Note that not only have the cosine similarities increased, but the rank of the results is now what we would expect (ie records mentioning the word automation are first and second)

In [43]:
from sklearn.metrics.pairwise import cosine_similarity
import numpy

cosine_similarities_wo = cosine_similarity(q_embed, row_embeds_2)
closest_vectors_indices = numpy.argsort(cosine_similarities_wo[0])[-4:][::-1]
closest_vectors_scores = cosine_similarities_wo[0][closest_vectors_indices]

for i, idx in enumerate(closest_vectors_indices):
    print(f"Score: {closest_vectors_scores[i]}, Row: {rows_wo_json[idx]}")

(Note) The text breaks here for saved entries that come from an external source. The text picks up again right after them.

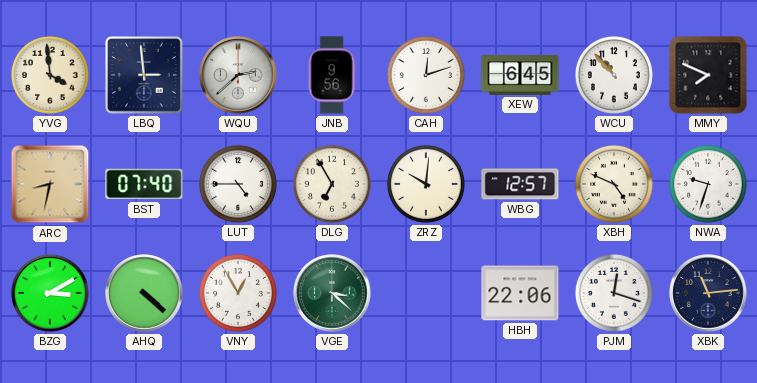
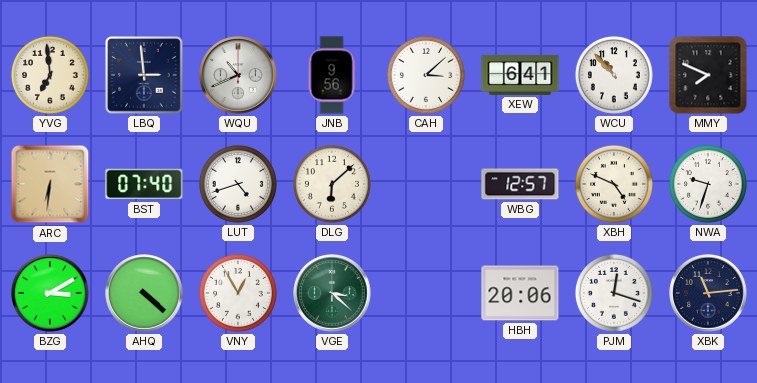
YVG: 3:59 -> 6:59
WQU: 2:38 -> 10:41
CAH: 12:12 -> 3:08
XEW: 6:45 -> 6:41
ARC: 8:32 -> 6:31
LUT: 4:45 -> 4:42
DLG: 6:55 -> 6:08
ZRZ: 10:01 -> none
HBH: 22:06 -> 20:06
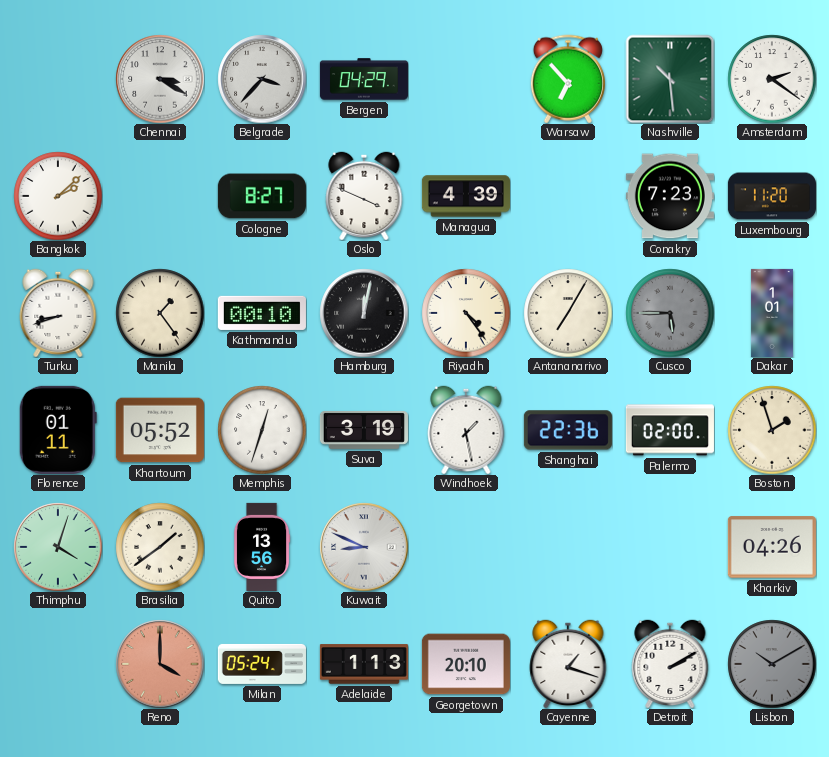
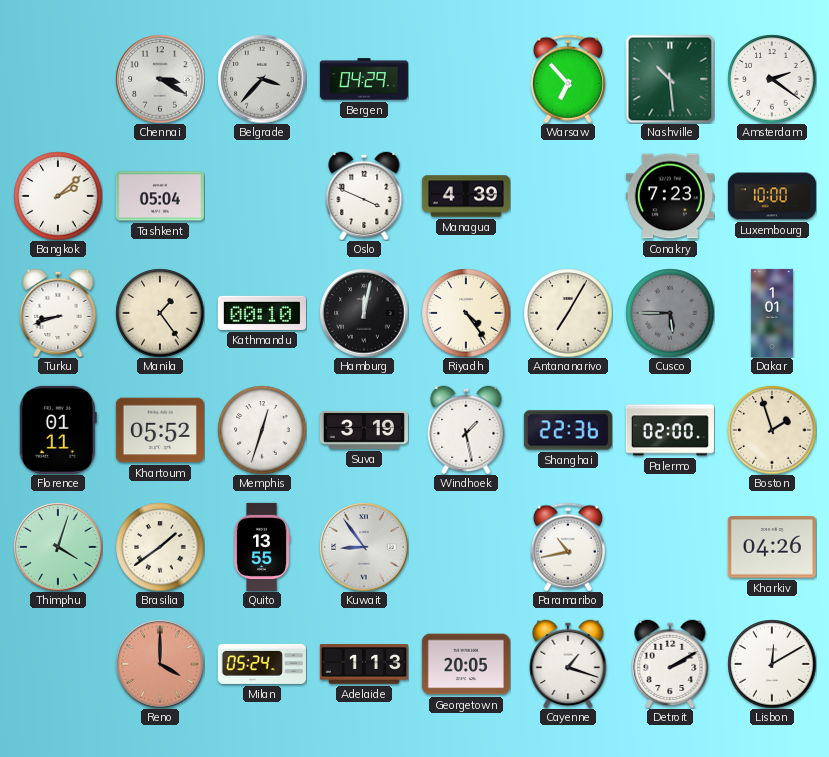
Tashkent: none -> 05:04
Cologne: 8:27 -> none
Luxembourg: 11:20 -> 10:00
Quito: 13:56 -> 13:55
Kuwait: 8:49 -> 8:54
Paramaribo: none -> 10:43
Georgetown: 20:10 -> 20:05
Lisbon: 10:10 -> 12:10
Lisbon dial: grey -> white
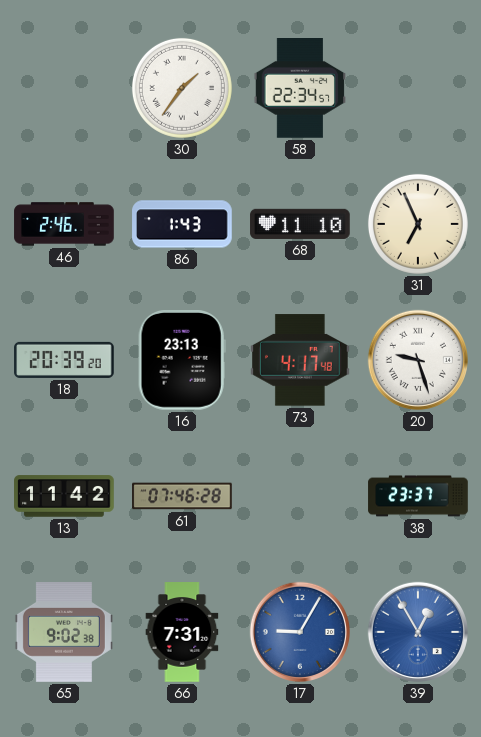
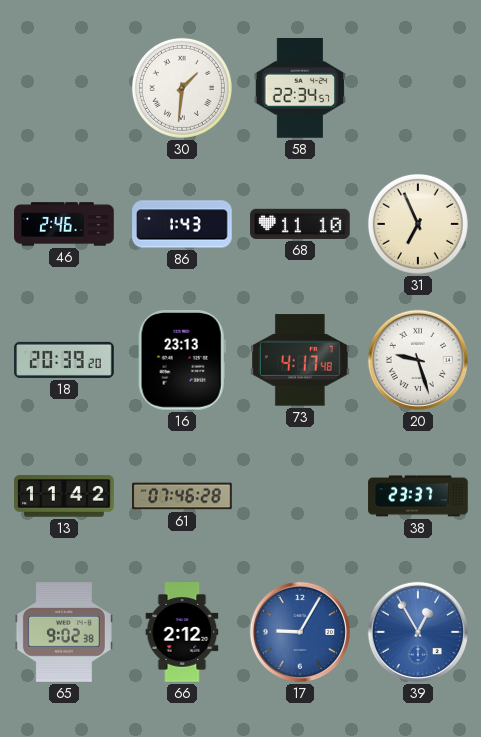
30: 1:36 -> 1:31
66: 7:31 -> 2:12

Score: 0.7760639190673828, Row: 3; Automated Data Entry; Develop a system that can automatically enter data into a database from various sources.
Score: 0.43231236934661865, Row: 10; Smart Home Automation System; Create a system that can automate and control various devices in a smart home.
Score: 0.40793299674987793, Row: 4; Inventory Management System; Create a system to track and manage inventory in a warehouse or store.
Score: 0.3983978033065796, Row: 1; Employee HelpDesk; Develop software to enhance and enable technicians to provide assistance to employees.


In [44]:
from scipy.spatial.distance import cdist

distances = cdist(row_embeds, row_embeds, "cosine")
mean_distance_1 = np.mean(distances)
print(f"Average distance between vectors with column names included: {mean_distance_1}")

distances = cdist(row_embeds_2, row_embeds_2, "cosine")
mean_distance = np.mean(distances)
print(f"Average distance without columns: {mean_distance}")

Average distance between vectors with column names included: 0.31624439762906154
Average distance without columns: 0.596461488547043


SNR

In [42]:
def calculate_snr(signal, noise):
    mean_signal = np.mean(signal)
    snr = mean_signal / noise
    return snr

SNR is expected to be higher (signal more indistinguishable from the "noise") for records that include column names repeatedly throughout references.

In [45]:
snr_w_columns= calculate_snr(cosine_similarities_w_columns, mean_distance_1)
snr_wo_columns = calculate_snr(cosine_similarities_wo, mean_distance)

print(f"SNR with columns: {snr_w_columns}")
print(f"SNR without columns: {snr_wo_columns}")

SNR with columns: 0.77052802881513
SNR without columns: 0.6169394109580617


# Limitations

- Context matters: Sometimes, what appears to be redundancy might carry important contextual information.
- Domain-specific terminology: In specialized fields, apparent redundancy might be necessary for precision.
- Query diversity: The effectiveness of this approach might vary depending on the nature and diversity of potential queries.